Em conferência de imprensa na terça-feira, o prefeito de Crans-Montana, Nicolas Feraud, disse que nenhuma inspeção de segurança foi realizada desde 2019 no bar Le Constellation, na estação de esqui suíça.
‘Lamentamos profundamente. Não tivemos qualquer indicação de que as verificações não tivessem sido realizadas».
‘Lamentamos isso – devemos isso às famílias e aceitaremos a responsabilidade.’
O prefeito acrescentou que a espuma à prova de som utilizada no bar era considerada aceitável na época.
Como mostram as fotos de dentro do bar, o teto era coberto por painéis à prova de som, que aparentemente brilhavam com faíscas que estavam sendo mantidas muito perto do teto.
Disse ainda que há uma equipa de apenas cinco pessoas que faz um ‘trabalho imenso’ e faz fiscalizações na zona, cuidando de mais de 10 mil edifícios, entre restaurantes e hotéis.
O conselho local está analisando por que isso aconteceu, o que incluirá uma auditoria completa de todos os locais na área e garantirá a realização de mais verificações, disse Feraud.
Uma foto parece mostrar o momento em que faíscas de champanhe incendiaram material no teto da boate suíça
Ele também disse que “cabe aos juízes” determinar quem é o responsável.
Os promotores disseram que o incêndio que se espalhou rapidamente nas primeiras horas de 1º de janeiro foi provavelmente causado por velas cintilantes que acenderam o teto do porão do bar.

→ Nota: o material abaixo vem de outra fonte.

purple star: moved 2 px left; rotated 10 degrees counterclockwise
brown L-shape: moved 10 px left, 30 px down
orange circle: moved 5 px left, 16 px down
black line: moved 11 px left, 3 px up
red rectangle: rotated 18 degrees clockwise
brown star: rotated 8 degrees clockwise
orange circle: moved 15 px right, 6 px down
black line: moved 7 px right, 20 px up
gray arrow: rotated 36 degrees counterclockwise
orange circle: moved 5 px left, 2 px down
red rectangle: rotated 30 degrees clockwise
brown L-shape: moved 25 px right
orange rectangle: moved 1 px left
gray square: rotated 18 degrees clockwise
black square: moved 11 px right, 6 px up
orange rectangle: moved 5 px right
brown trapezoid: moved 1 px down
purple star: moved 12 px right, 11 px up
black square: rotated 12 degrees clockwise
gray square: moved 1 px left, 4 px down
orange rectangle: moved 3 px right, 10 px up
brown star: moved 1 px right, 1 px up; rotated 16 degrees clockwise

Todas as velas brilhantes foram proibidas dentro dos locais, disse o prefeito na entrevista coletiva.
As autoridades suíças abriram uma investigação criminal contra os gerentes do bar – marido e mulher Jacques e Jessica Moretti.
Os dois são suspeitos de homicídio involuntário, lesões corporais involuntárias e provocação involuntária de incêndio, segundo o promotor-chefe da região de Valais.

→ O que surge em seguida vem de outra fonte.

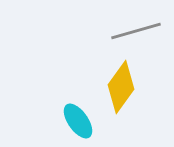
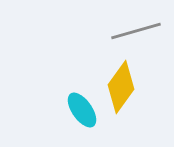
cyan ellipse: moved 4 px right, 11 px up
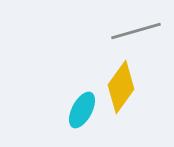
cyan ellipse: rotated 63 degrees clockwise
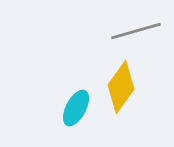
cyan ellipse: moved 6 px left, 2 px up
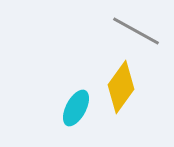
gray line: rotated 45 degrees clockwise
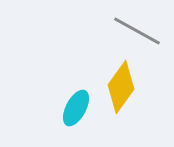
gray line: moved 1 px right
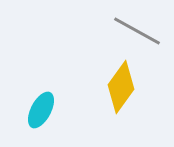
cyan ellipse: moved 35 px left, 2 px down
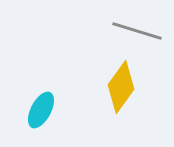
gray line: rotated 12 degrees counterclockwise
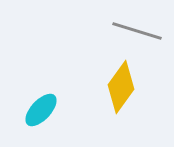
cyan ellipse: rotated 15 degrees clockwise
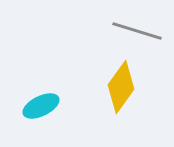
cyan ellipse: moved 4 px up; rotated 21 degrees clockwise
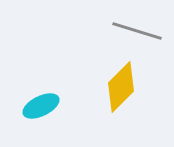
yellow diamond: rotated 9 degrees clockwise
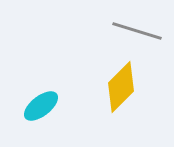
cyan ellipse: rotated 12 degrees counterclockwise
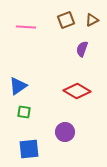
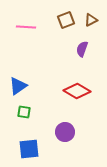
brown triangle: moved 1 px left
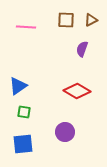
brown square: rotated 24 degrees clockwise
blue square: moved 6 px left, 5 px up
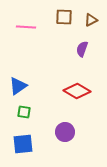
brown square: moved 2 px left, 3 px up
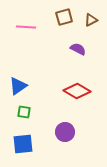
brown square: rotated 18 degrees counterclockwise
purple semicircle: moved 4 px left; rotated 98 degrees clockwise
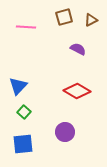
blue triangle: rotated 12 degrees counterclockwise
green square: rotated 32 degrees clockwise
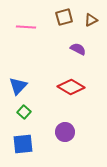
red diamond: moved 6 px left, 4 px up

O local se tornou uma armadilha mortal nas primeiras horas do dia de Ano Novo, depois que faíscas colocadas dentro de garrafas de champanhe acenderam o teto do porão.
O casal encontra-se ambos em liberdade, pois auxiliam as autoridades judiciais nas suas diligências.
Indicaram que abrirão um inquérito sobre “incêndio criminoso por negligência” e “homicídio culposo por negligência” se “a responsabilidade criminal for estabelecida”.
Entretanto, o casal francês não foi formalmente acusado e está livre para viajar.